Frontend Development 27 min read

Inside the TypeScript Compiler: How Scanning, Parsing, Binding, Checking, and Emitting Transform Code

This article explains the inner workings of the TypeScript compiler, detailing each stage—from scanning source code into tokens, parsing tokens into an AST, binding symbols, performing type checking, to emitting JavaScript and declaration files—while providing code examples and diagrams of the process.

ELab Team

Jan 23, 2022

Inside the TypeScript Compiler: How Scanning, Parsing, Binding, Checking, and Emitting Transform Code

Introduction

The TypeScript compiler adds static type checking to JavaScript, allowing early detection of type mismatches and providing editor assistance for large projects.

Key Components

Scanner: lexical analysis that generates a token stream.

Parser: builds an abstract syntax tree (AST) from tokens.

Binder: creates symbols and links them to AST nodes, forming the semantic model.

Checker: performs type checking on the bound AST.

Emitter: outputs compiled JavaScript files and declaration files (.d.ts).

Processing Flow

For source code, the scanner performs lexical analysis and produces a token stream.

The parser assembles the tokens into an AST.

The binder generates symbols and binds each AST node to its corresponding symbol.

The checker examines the processed AST and performs type checking.

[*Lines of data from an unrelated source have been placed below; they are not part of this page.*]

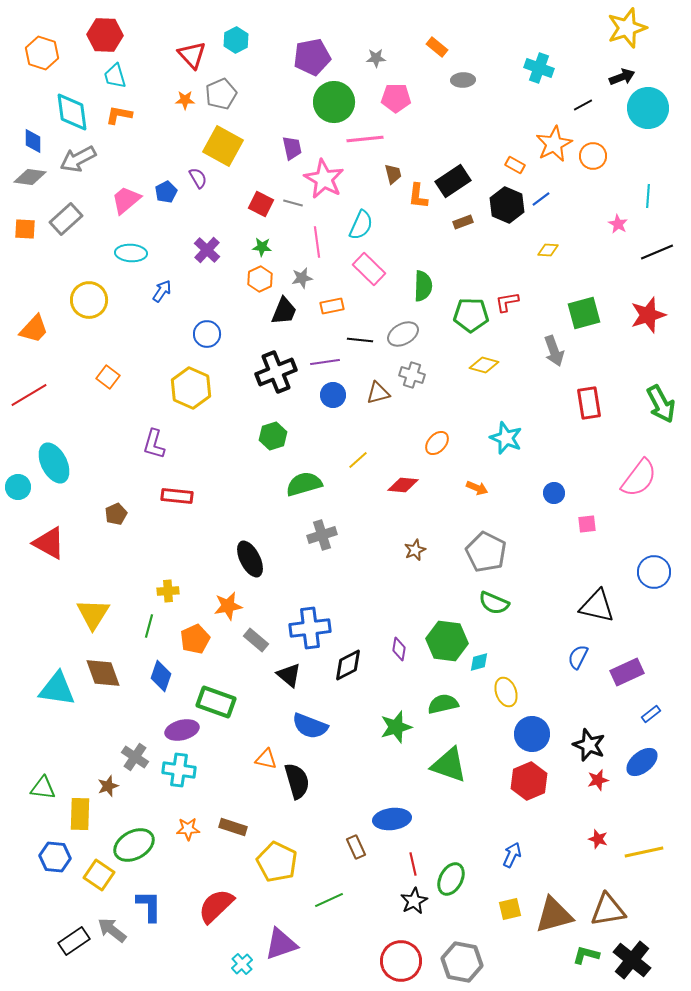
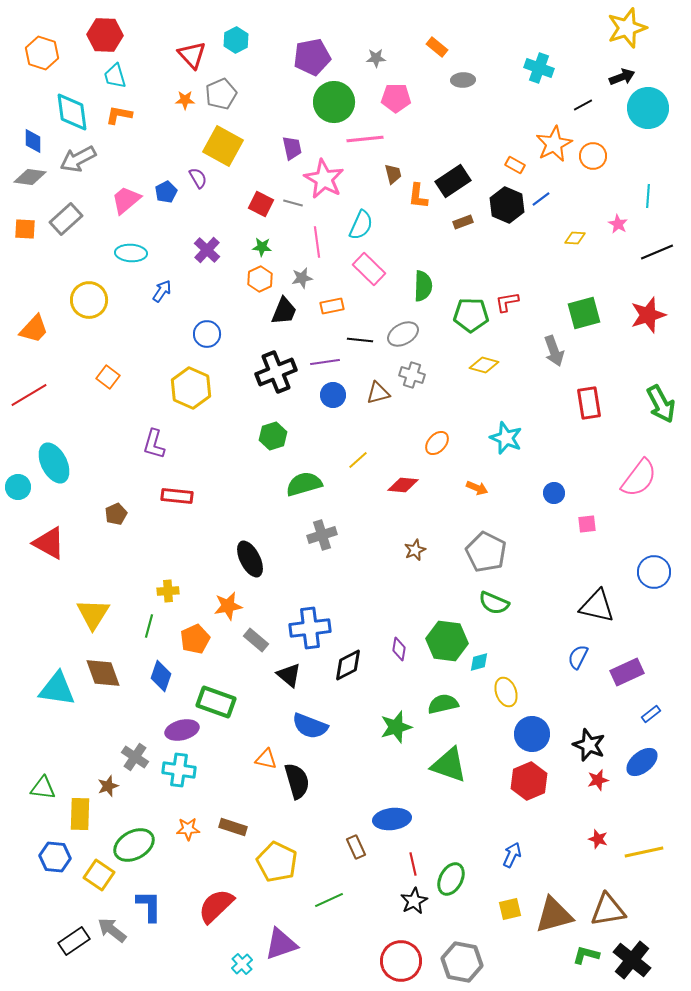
yellow diamond at (548, 250): moved 27 px right, 12 px up
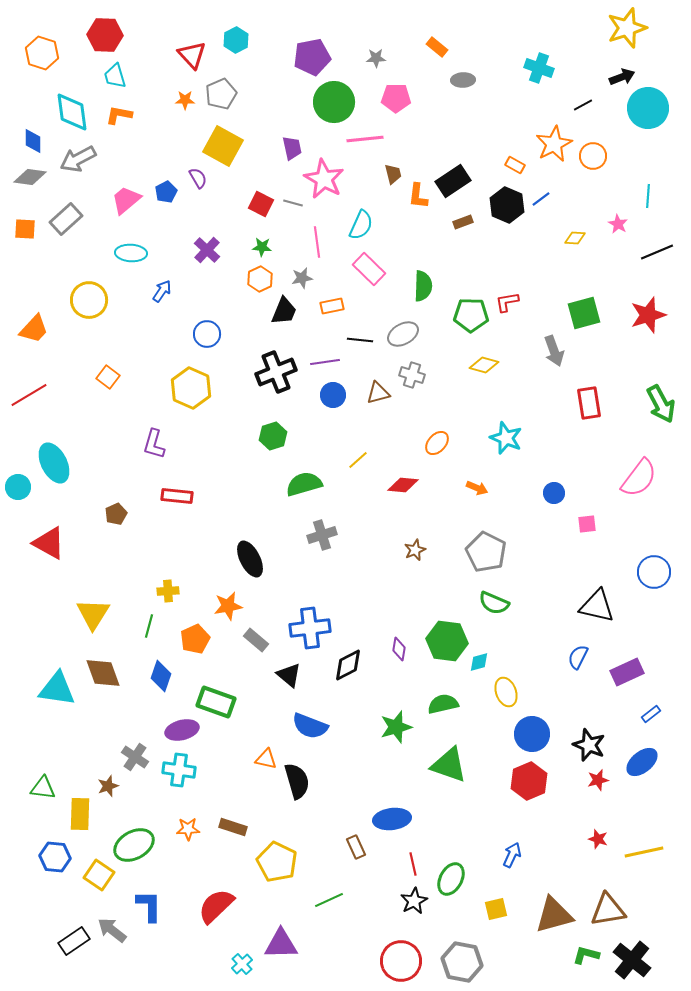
yellow square at (510, 909): moved 14 px left
purple triangle at (281, 944): rotated 18 degrees clockwise
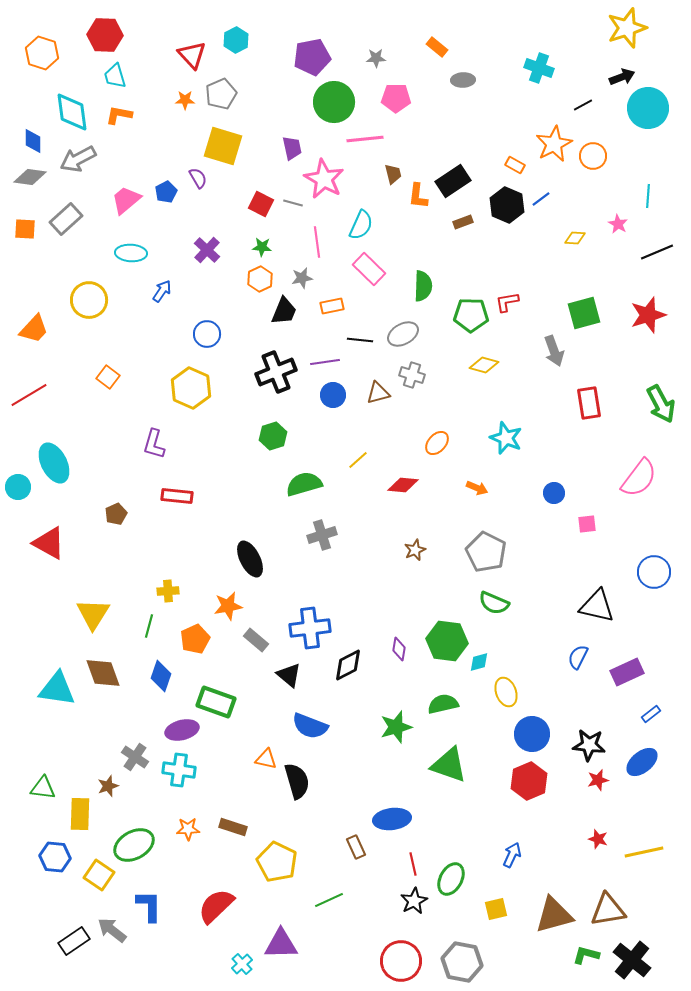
yellow square at (223, 146): rotated 12 degrees counterclockwise
black star at (589, 745): rotated 16 degrees counterclockwise
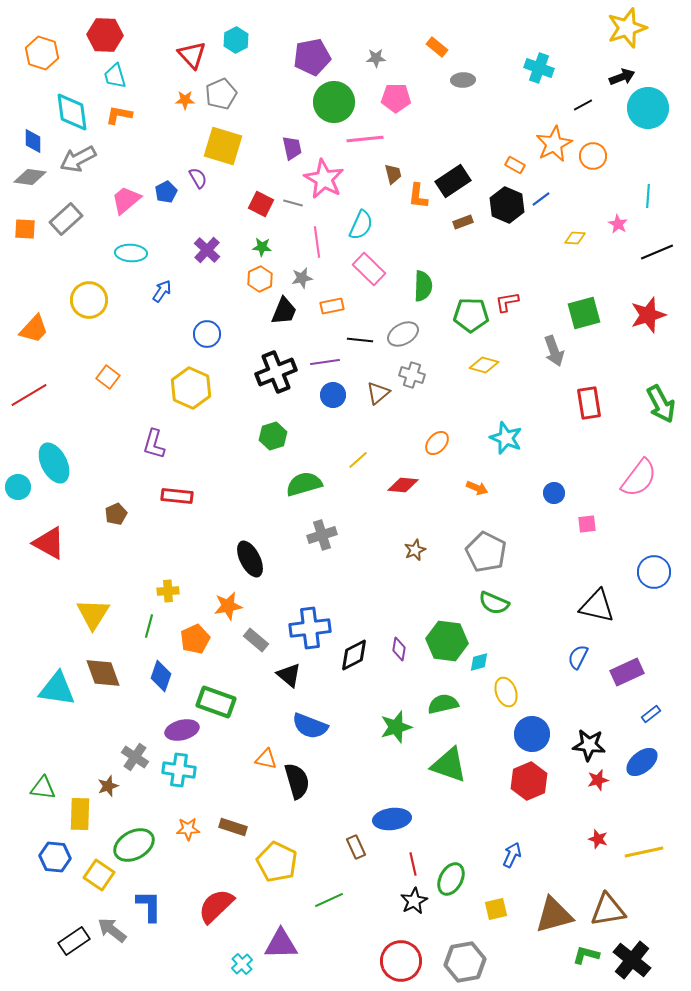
brown triangle at (378, 393): rotated 25 degrees counterclockwise
black diamond at (348, 665): moved 6 px right, 10 px up
gray hexagon at (462, 962): moved 3 px right; rotated 21 degrees counterclockwise
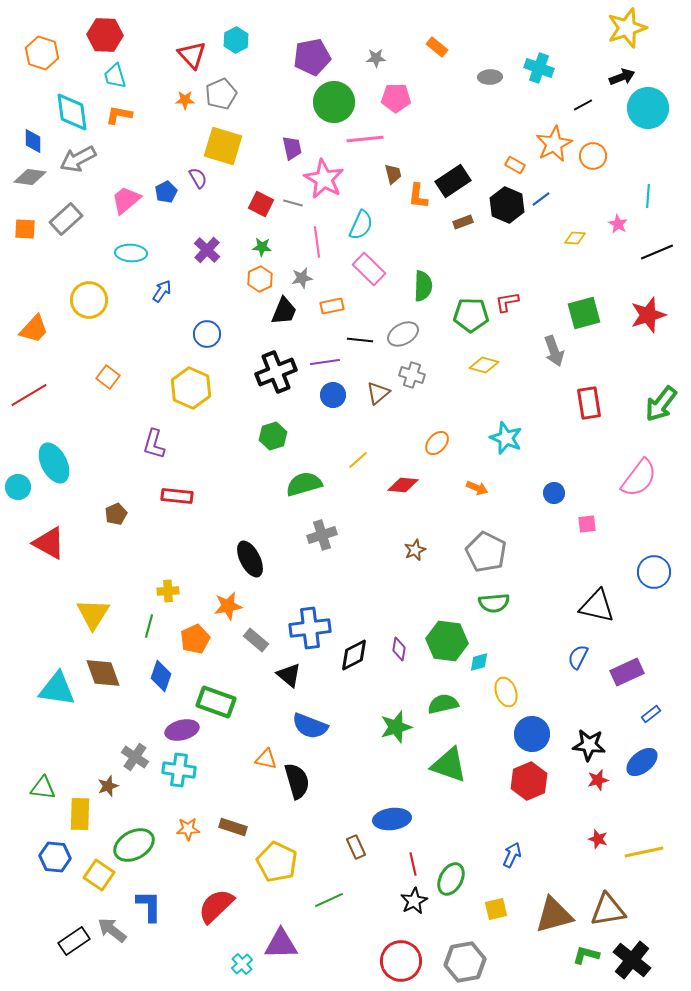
gray ellipse at (463, 80): moved 27 px right, 3 px up
green arrow at (661, 404): rotated 66 degrees clockwise
green semicircle at (494, 603): rotated 28 degrees counterclockwise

The emitter generates JavaScript code and declaration files from the final AST.

Scanner

What is a token

In this context, a token is a lexical marker, not an authentication token. The scanner classifies each lexical unit into a token type.

For example, the line const a = 1; contains tokens for the keyword const, identifier a, numeric literal 1, and the semicolon.

The compiler enumerates all token types in type.ts using the SyntaxKind enum, which also stores AST node kinds used later by the parser.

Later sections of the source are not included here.